5. De werkgever is sinds de invoering van de Wwz per 1 juli 2015 voor een dienstverband dat op of na die datum eindigt aan de werknemer (in beginsel) een transitievergoeding verschuldigd op grond van artikel 7:673 van het Burgerlijk Wetboek (BW). Dat geldt ook voor dienstverbanden van werknemers die langdurig (ten minste twee jaar) arbeidsongeschikt zijn en voor wie op de werkgever geen loonbetalingsverplichting meer rust, de zogenoemde slapende dienstverbanden. Omdat het verschuldigd zijn van een transitievergoeding na een ontslag wegens langdurige arbeidsongeschiktheid door werkgevers als onrechtvaardig werd ervaren, heeft de wetgever bij Wet van 11 juli 2018, houdende maatregelen met betrekking tot de transitievergoeding bij ontslag wegens bedrijfseconomische omstandigheden of langdurige arbeidsongeschiktheid (Stb. 2018, 234), in werking getreden op 1 april 2020 (Stb. 2019, 76), met artikel 7:673e van het BW voorzien in een compensatie voor de door de werkgever betaalde transitievergoeding.

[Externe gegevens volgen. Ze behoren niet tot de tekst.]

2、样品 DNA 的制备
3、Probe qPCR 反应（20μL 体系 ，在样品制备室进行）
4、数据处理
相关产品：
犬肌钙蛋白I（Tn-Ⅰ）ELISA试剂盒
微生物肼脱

6. Op grond van artikel 7:673e, eerste lid, van het BW bestaat recht op compensatie, indien de arbeidsovereenkomst na de periode bedoeld in artikel 7:670, eerste lid, onderdeel a, en (eventueel) elfde lid van het BW is beëindigd en de werkgever een transitievergoeding verschuldigd was. De in artikel 7:670, eerste lid, onderdeel a, van het BW genoemde periode betreft, voor zover hier van belang, de periode van ten minste twee jaar waarin het de werkgever niet is toegestaan het dienstverband met die werknemer, die ongeschikt is tot het verrichten van zijn arbeid wegens ziekte, op te zeggen. In dit geval is niet in geschil dat eiseres voldoet aan de voorwaarden voor compensatie, in aanmerking genomen dat op grond van artikel 7:673e, derde lid, van het BW de leden 1 en 2 van overeenkomstige toepassing zijn, indien de werkgever op grond van artikel 7:673 van het BW een transitievergoeding verschuldigd zou zijn als de arbeidsovereenkomst, die bij overeenkomst is beëindigd, door opzegging of door ontbinding zou zijn beëindigd. Wat partijen verdeeld houdt is de vraag tot welk bedrag aanspraak op compensatie bestaat.

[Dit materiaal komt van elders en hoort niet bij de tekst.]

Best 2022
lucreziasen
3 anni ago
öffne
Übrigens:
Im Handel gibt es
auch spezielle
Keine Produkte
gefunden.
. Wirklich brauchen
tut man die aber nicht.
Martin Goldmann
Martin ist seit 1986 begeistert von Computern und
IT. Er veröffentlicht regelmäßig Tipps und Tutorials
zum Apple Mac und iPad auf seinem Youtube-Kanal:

7. Volgens artikel 7:673e, tweede lid, van het BW, voor zover van belang, is de compensatie gelijk aan de vergoeding die de werkgever aan de werknemer heeft verstrekt, met dien verstande dat de compensatie niet meer bedraagt dan het bedrag dat verschuldigd zou zijn bij het beëindigen of niet voortzetten van de arbeidsovereenkomst op de dag na het verstrijken van de termijn van twee jaar, bedoeld in artikel 7:670, eerste lid, onderdeel a, van het BW. Nu niet wordt verwezen naar artikel 7:670, elfde lid, van het BW kan niet, anders dan eiseres mogelijk veronderstelt, worden aangenomen dat de hoogte van de compensatie mede zou worden bepaald door de duur van een loonsanctie. Uit de geschiedenis van de totstandkoming van artikel 7:673e van het BW volgt ook dat de periode van de verlengde loondoorbetalingsverplichting bij de berekening van de hoogte van de compensatie buiten beschouwing wordt gelaten, omdat het niet naleven van re-integratieverplichtingen en de als gevolg hiervan hogere transitievergoeding aan de werkgever te wijten is (Kamerstukken II 2016 - 2017, 34 699, nr. 3, p. 5).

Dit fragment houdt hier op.